At one point Sam considers staying in Brooklyn, as she has fallen in love with Rose (Sasha Lane). The lesbian relationship is commendably incidental. “I asked Kiersey and Sasha, who both identify as queer, to tell me the right way to do this,” Haley notes. “With their characters I hope people see two people who love each other, so it’s like any other summer romance.”

Lane also appears in Desiree Akhavan’s The Miseducation of Cameron Post, as a feisty teenage marijuana farmer with a prosthetic leg who calls herself Jane Fonda. She’s living at a restrictive gay conversion centre in 1993 and her freewheeling character helps newcomer, the titular Cameron (Chloë Grace Moretz), settle in. The film won the grand jury prize at the Sundance festival, held annually in Park City, in the American state of Utah.

Moretz, who is heterosexual, throws herself wholeheartedly into the role. “I’m just an actor portraying the story and the real bravery came from the people I met who actually survived conversion therapy,” says Moretz. She felt close to the film’s subject matter, as she has a gay brother.

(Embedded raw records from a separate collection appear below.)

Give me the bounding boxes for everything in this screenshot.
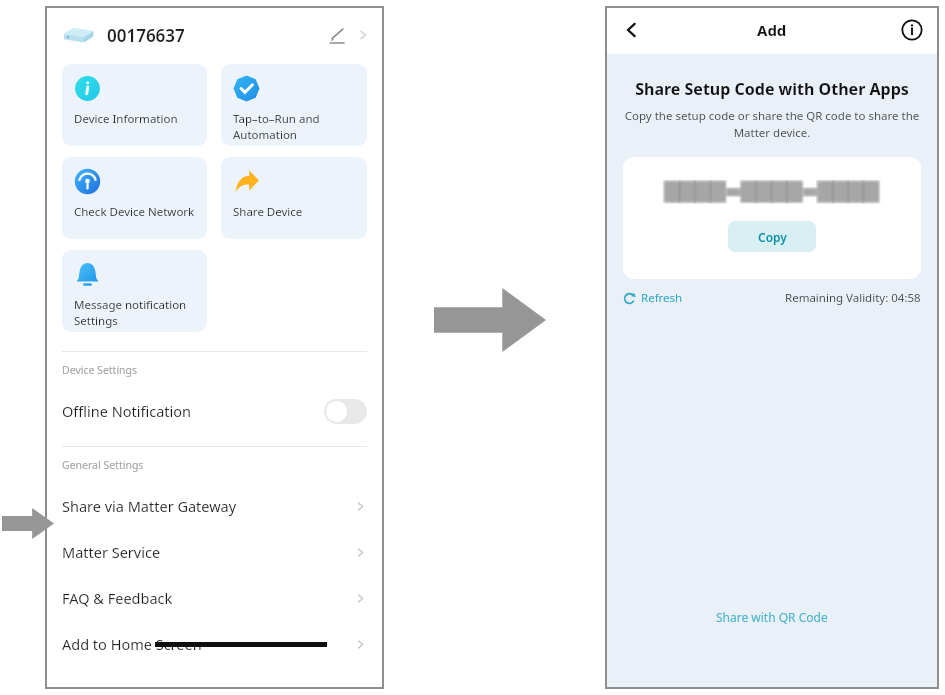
staticText: Tap–to–Run and Automation (233, 111, 320, 142)
staticText: Add to Home Screen (62, 634, 202, 654)
staticText: Share via Matter Gateway (62, 496, 237, 516)
staticText: General Settings (62, 458, 144, 472)
button[interactable]: Tap–to–Run and Automation (221, 64, 367, 146)
button[interactable]: 00176637 (45, 6, 384, 64)
staticText: Matter Service (62, 542, 161, 562)
staticText: 00176637 (107, 24, 185, 47)
button[interactable]: Offline Notification (45, 388, 384, 434)
button[interactable]: Back (621, 19, 643, 41)
button[interactable]: Edit name (326, 25, 347, 46)
staticText: Check Device Network (74, 204, 195, 220)
staticText: Share Setup Code with Other Apps (605, 78, 939, 100)
staticText: Copy the setup code or share the QR code… (617, 108, 927, 140)
staticText: FAQ & Feedback (62, 588, 173, 608)
button[interactable]: Info (901, 19, 923, 41)
button[interactable]: Refresh (623, 290, 683, 306)
button[interactable]: FAQ & Feedback (45, 575, 384, 621)
staticText: Offline Notification (62, 401, 191, 421)
staticText: Refresh (641, 290, 683, 306)
button[interactable]: Message notification Settings (62, 250, 207, 332)
button[interactable]: Copy (728, 221, 816, 252)
staticText: Share with QR Code (716, 609, 828, 625)
staticText: Remaining Validity: 04:58 (785, 290, 921, 306)
button[interactable]: Share Device (221, 157, 367, 239)
button[interactable]: Add to Home Screen (45, 621, 384, 667)
staticText: Device Information (74, 111, 178, 127)
staticText: Copy (758, 229, 787, 245)
button[interactable]: Matter Service (45, 529, 384, 575)
button[interactable]: Share with QR Code (702, 603, 842, 631)
button[interactable]: Device Information (62, 64, 207, 146)
button[interactable]: Check Device Network (62, 157, 207, 239)
staticText: Share Device (233, 204, 303, 220)
staticText: Add (757, 20, 787, 40)
staticText: Message notification Settings (74, 297, 187, 328)
staticText: Device Settings (62, 363, 138, 377)
button[interactable]: Share via Matter Gateway (45, 483, 384, 529)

Chloë Grace Moretz, Sasha Lane and Forrest Goodluck in a still from The Miseducation of Cameron Post.

“It’s important to give young gay people something they can grasp, so they feel adequately depicted on screen, which is rare, especially with young lesbians. It was also exciting to tell a story that was not told before,” she says.

Blindspotting, the film that opened January’s festival, marked the directing debut of Carlos López Estrada. Its screenplay is the first by Daveed Diggs – who appeared in Wonder alongside Julia Roberts and won a Grammy and Tony for the 2015 musical Hamilton – and his close friend and fellow musician Rafael Casal.

Set in their hometown of Oakland, California, Blindspotting sees Diggs, the son of a Jewish mother and an African American father, and Casal, who is white, play best friends in a story that defies stereotypes. Collin (Digg) is the sensitive, caring type, while the edgier Miles (Casal) buys a gun. With three days left on his parole from prison, Collin witnesses a shooting that could greatly affect his future and his friendship with Miles.

“When we started talking about the film, I was living down the block from Fruitvale Station where Oscar Grant was murdered nine years ago,” Diggs says.

Westerns, rise of far right in focus at Venice Film Festival 2018

“But the story’s gone through so many versions. When we started to revisit it as a contemporary story, the city’s gentrification took the driver’s seat of the narrative because we are going back and forth to Oakland all the time; the changes are so striking.”

Accomplished actor Paul Dano ( Love & Mercy ) also made his directing debut with Wildlife, a story based on Richard Ford’s novel, which Dano adapted with his long-time partner, Zoe Kazan. Carey Mulligan delivers a fraught portrayal as a neglected 1960s housewife who cheats on her husband (Jake Gyllenhaal).

“I’ve known Paul, Zoe and Jake for about 10 years, and it was such a pleasure to work with friends,” says Mulligan. “Paul was everything you’d want in a director – firm, but not grabbing you, while occasionally throwing you up into the sky.”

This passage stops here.